Tag: daily life

  • A Day of Rest

    Having a public holiday in the middle of the week is always quite fun. We visited Clarice’s parents today, with my parents, and it was a nice catch up. Then we went over to Holland Village for lunch, and again, I napped mid day.

    My sleep in the morning has been quite scheduled– I keep waking at 630 and 730, which are my alarm timings. Despite a late night the day before, my body is just awake, and I am moving around getting things done. I do get tired half way through the day, but if I’m in office, the conversations go on, so I don’t have the feeling of napping.

    I am also constantly thinking about the range of people I have to catch up with in the weeks ahead, and scheduling a lot of these meetings in. Maybe that’s what wakes me in the morning.
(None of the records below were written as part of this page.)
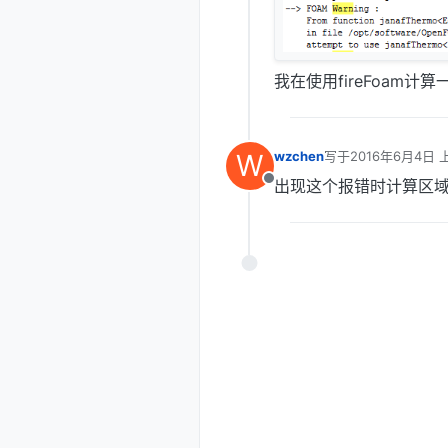
我在使用fireFoam
W
wzchen
写于
2016年6月4日 
最后由 编辑
出现这个报错时计算区域的温度是
离线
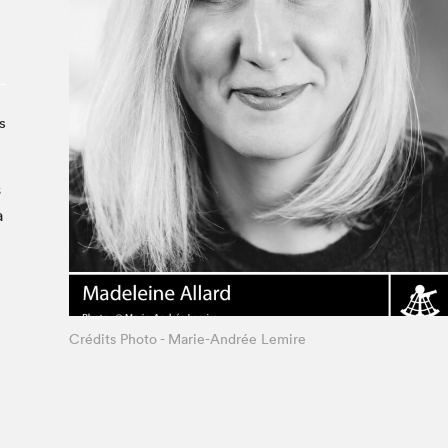
À propos du Salon
Liste des exposant·e·s
Liste des auteur·rice·s
s
s
a
Crédits Photo - Marie-Andrée Lemire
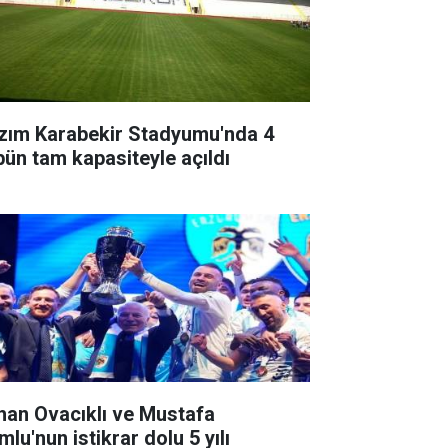
zım Karabekir Stadyumu'nda 4
ibün tam kapasiteyle açıldı
han Ovacıklı ve Mustafa
lu'nun istikrar dolu 5 yılı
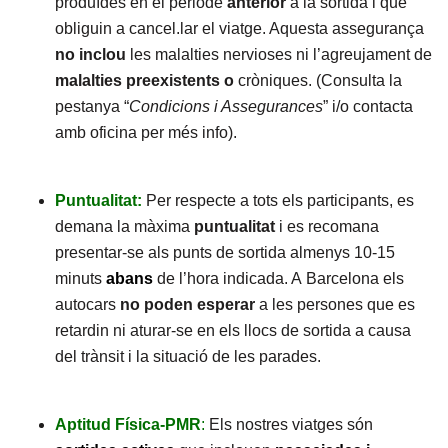
produïdes en el periode
anterior
a la sortida i que
obliguin a cancel.lar el viatge. Aquesta assegurança
no inclou
les malalties nervioses ni l’agreujament de
malalties preexistents o
cròniques. (Consulta la
pestanya “
Condicions i Assegurances
” i/o contacta
amb oficina per més info).
Puntualitat:
Per respecte a tots els participants, es
demana la màxima
puntualitat
i es recomana
presentar-se als punts de sortida almenys 10-15
minuts
abans
de l’hora indicada. A Barcelona els
autocars
no poden esperar
a les persones que es
retardin ni aturar-se en els llocs de sortida a causa
del trànsit i la situació de les parades.
Aptitud Física-PMR
:
Els nostres viatges són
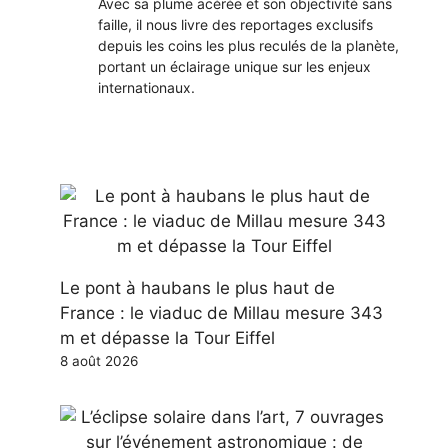
Avec sa plume acérée et son objectivité sans
faille, il nous livre des reportages exclusifs
depuis les coins les plus reculés de la planète,
portant un éclairage unique sur les enjeux
internationaux.
Le pont à haubans le plus haut de
France : le viaduc de Millau mesure 343
m et dépasse la Tour Eiffel
8 août 2026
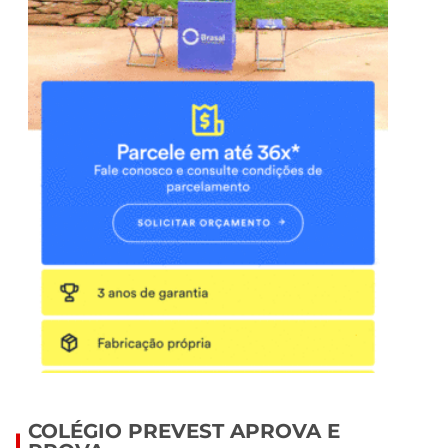
COLÉGIO PREVEST APROVA E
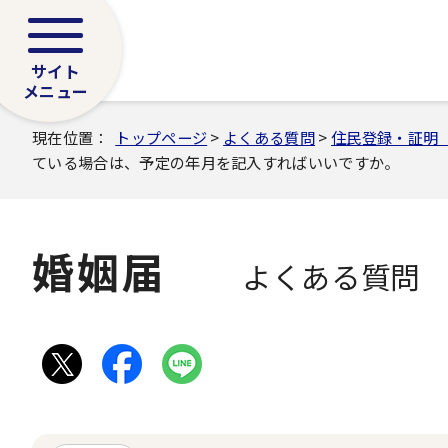
サイト
メニュー
現在位置：
トップページ
>
よくある質問
>
住民登録・証明
ている場合は、予定の年月を記入すればいいですか。
婚姻届
よくある質問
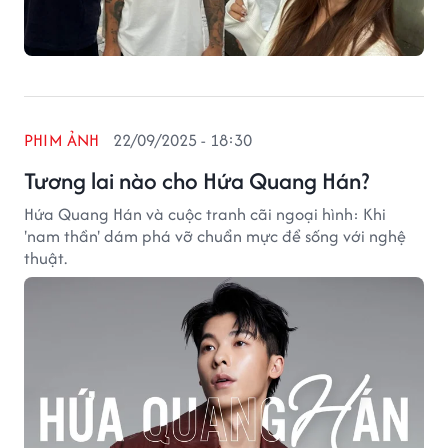
PHIM ẢNH
22/09/2025 - 18:30
Tương lai nào cho Hứa Quang Hán?
Hứa Quang Hán và cuộc tranh cãi ngoại hình: Khi
'nam thần' dám phá vỡ chuẩn mực để sống với nghệ
thuật.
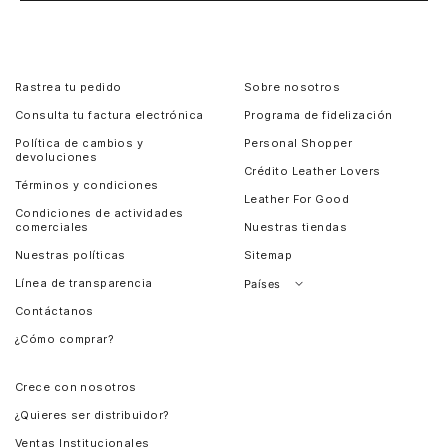
Rastrea tu pedido
Sobre nosotros
Consulta tu factura electrónica
Programa de fidelización
Política de cambios y
Personal Shopper
devoluciones
Crédito Leather Lovers
Términos y condiciones
Leather For Good
Condiciones de actividades
comerciales
Nuestras tiendas
Nuestras políticas
Sitemap
Línea de transparencia
Países
Contáctanos
Perú
¿Cómo comprar?
Chile
Panamá
Crece con nosotros
Guatemala
¿Quieres ser distribuidor?
Estados Unidos
Ventas Institucionales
    Anyway, we had leftovers tonight, and finished up Harry Potter and the Deathly Hallows Part 1. It’s interesting watching Harry Potter when you’re older, and the effects are still as cool to watch. I hope one day I’ll get to watch these shows with my baby.

    or babies, if we have another few.

  • Serendipitous

    It’s another night of me writing these posts on my phone. I can’t type well with one hand even though I have the right keyboards to even attempt it. But it’s also because I give my finger a bit of time to just breathe. It gets waterlogged from the day of plaster use.


    There’s many times in my life when things happen in a series of events, almost as if it’s a movie. Based on my Christian beliefs, that’s where I know God is working through or talking to me through it. A non Christian might call it a serendipitous moment, and I don’t mind it, but I like the idea of God of the universe speaking directly to me a little more. There are definitely times when I know it’s 100% true. Today was one of the times.

    I was questioning many things in my head. Work and vocation thoughts, thoughts about friends and colleagues moving away, and I guess just the passing of time in life. And I even thought, man the work I have to prepare for today is so meaningless.

    The work was to present a teaching session for a Bible teaching, and I wasn’t sure of the place of it in my day to day work. I didn’t really grumble but I just did it with enough effort. Usually I would give 110%, but I gave it 100%; something like that.

    Immediately after the session I reflected, and I realized “meaningless work” was exactly what I had been struggling with through the weekend. I was thinking of next steps, and what else I would end up doing especially with life getting busier and me getting older. This teaching was exactly it. I could not have imagined a better answer for a question that was running in my head for so long.

    In any case, super big revelation, and I’m really glad life has continued in its trajectory. I guess I will see where else God leads me to, and gladly appreciate the serendipitous moments with the God of the universe.